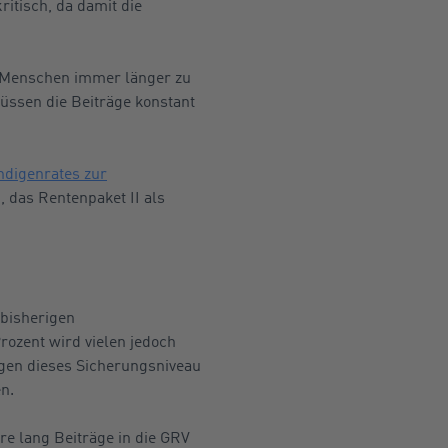
kritisch, da damit die
le Menschen immer länger zu
üssen die Beiträge konstant
ndigenrates zur
 das Rentenpaket II als
 bisherigen
rozent wird vielen jedoch
igen dieses Sicherungsniveau
n.
re lang Beiträge in die GRV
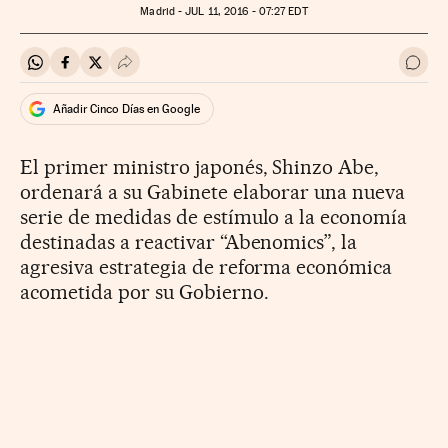
Madrid -
JUL
11, 2016 - 07:27
EDT
Compartir en Whatsapp
Compartir en Facebook
Compartir en Twitter
Desplegar Redes Sociales
Ir a 
Añadir Cinco Días en Google
El primer ministro japonés, Shinzo Abe,
ordenará a su Gabinete elaborar una nueva
serie de medidas de estímulo a la economía
destinadas a reactivar “Abenomics”, la
agresiva estrategia de reforma económica
acometida por su Gobierno.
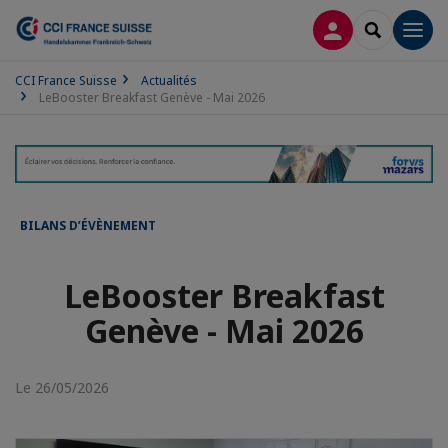
CONNEXION
RECHERCH
Men
CCI France Suisse
Actualités
LeBooster Breakfast Genève - Mai 2026
BILANS D’ÉVÈNEMENT
LeBooster Breakfast
Genève - Mai 2026
Le 26/05/2026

────

Assignment>
Give an exact copy of the entries, excluding all pictures.

Solution for this task>
kritisch, da damit die
le Menschen immer länger zu
üssen die Beiträge konstant
ndigenrates zur
 das Rentenpaket II als
 bisherigen
rozent wird vielen jedoch
igen dieses Sicherungsniveau
n.
re lang Beiträge in die GRV
Madrid -
JUL
11, 2016 - 07:27
EDT
Compartir en Whatsapp
Compartir en Facebook
Compartir en Twitter
Desplegar Redes Sociales
Ir a 
Añadir Cinco Días en Google
El primer ministro japonés, Shinzo Abe,
ordenará a su Gabinete elaborar una nueva
serie de medidas de estímulo a la economía
destinadas a reactivar “Abenomics”, la
agresiva estrategia de reforma económica
acometida por su Gobierno.
CONNEXION
RECHERCH
Men
CCI France Suisse
Actualités
LeBooster Breakfast Genève - Mai 2026
BILANS D’ÉVÈNEMENT
LeBooster Breakfast
Genève - Mai 2026
Le 26/05/2026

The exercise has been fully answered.